Collected data:
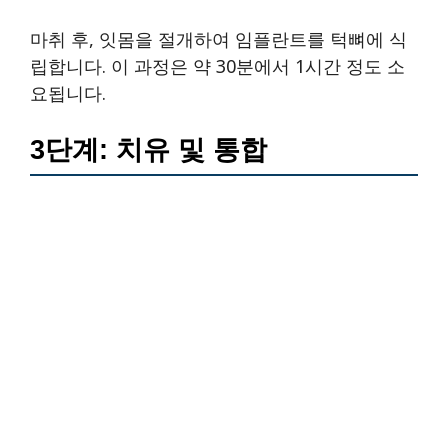
마취 후, 잇몸을 절개하여 임플란트를 턱뼈에 식
립합니다. 이 과정은 약 30분에서 1시간 정도 소
요됩니다.
3단계: 치유 및 통합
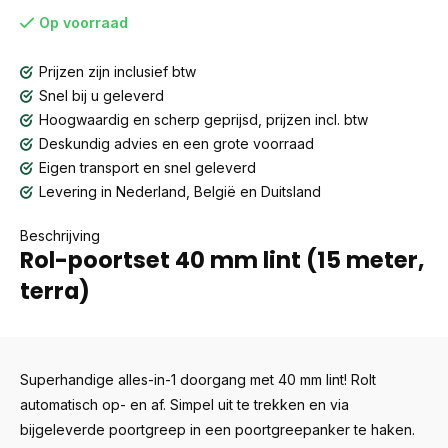
Op voorraad
Prijzen zijn inclusief btw
Snel bij u geleverd
Hoogwaardig en scherp geprijsd, prijzen incl. btw
Deskundig advies en een grote voorraad
Eigen transport en snel geleverd
Levering in Nederland, België en Duitsland
Beschrijving
Rol-poortset 40 mm lint (15 meter,
terra)
Superhandige alles-in-1 doorgang met 40 mm lint! Rolt
automatisch op- en af. Simpel uit te trekken en via
bijgeleverde poortgreep in een poortgreepanker te haken.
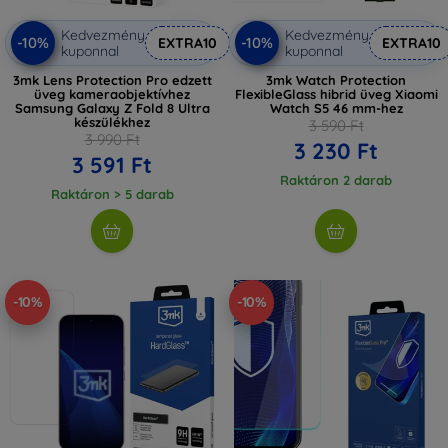
Kedvezmény
Kedvezmény
-10%
-10%
EXTRA10
EXTRA10
kuponnal
kuponnal
3mk Lens Protection Pro edzett
3mk Watch Protection
üveg kameraobjektívhez
FlexibleGlass hibrid üveg Xiaomi
Samsung Galaxy Z Fold 8 Ultra
Watch S5 46 mm-hez
készülékhez
3 590 Ft
3 990 Ft
3 230 Ft
3 591 Ft
Raktáron 2 darab
Raktáron > 5 darab
-10%
-10%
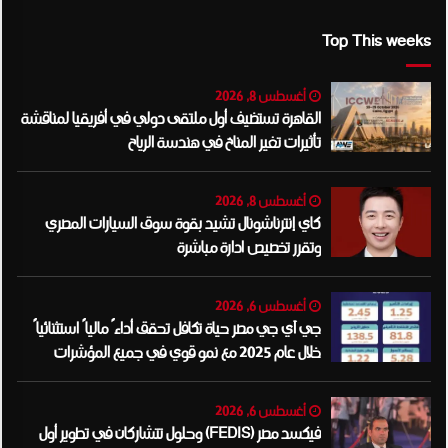
Top This weeks
أغسطس 8, 2026
القاهرة تستضيف أول ملتقى دولي في أفريقيا لمناقشة
تأثيرات تغير المناخ في هندسة الرياح
أغسطس 8, 2026
كاي إنترناشونال تشيد بقوة سوق السيارات المصري
وتقرر تخصيص ادارة مباشرة
أغسطس 6, 2026
جي آي جي مصر حياة تكافل تحقق أداءً مالياً استثنائياً
خلال عام 2025 مع نمو قوي في جميع المؤشرات
المالية الرئيسية
أغسطس 6, 2026
فيكسد مصر (FEDIS) وحلول تتشاركان في تطوير أول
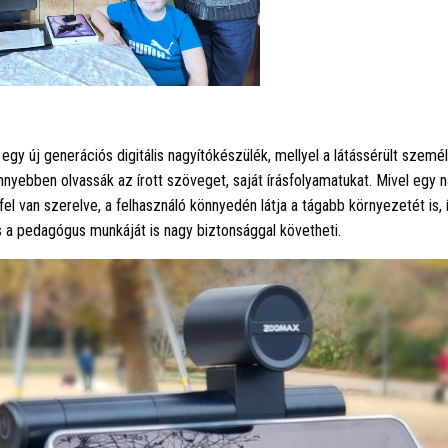
egy új generációs digitális nagyítókészülék, mellyel a látássérült szemé
yebben olvassák az írott szöveget, saját írásfolyamatukat. Mivel egy n
 fel van szerelve, a felhasználó könnyedén látja a tágabb környezetét is, 
s a pedagógus munkáját is nagy biztonsággal követheti.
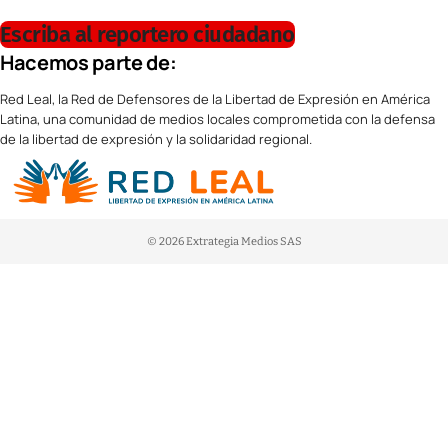
Escriba al reportero ciudadano
Hacemos parte de:
Red Leal, la Red de Defensores de la Libertad de Expresión en América
Latina, una comunidad de medios locales comprometida con la defensa
de la libertad de expresión y la solidaridad regional.
© 2026 Extrategia Medios SAS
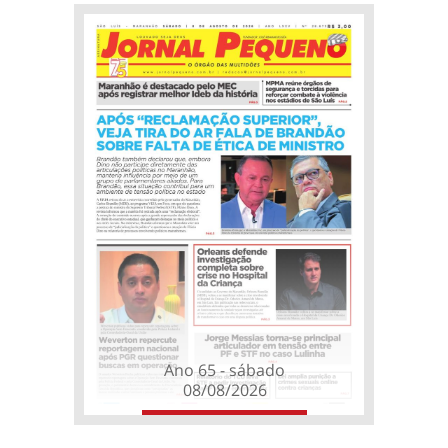
Ano 65 - sábado
08/08/2026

*Your task*
Produce the number of lines in the data containing the string "üveg", with nothing added.

*Answer box*
2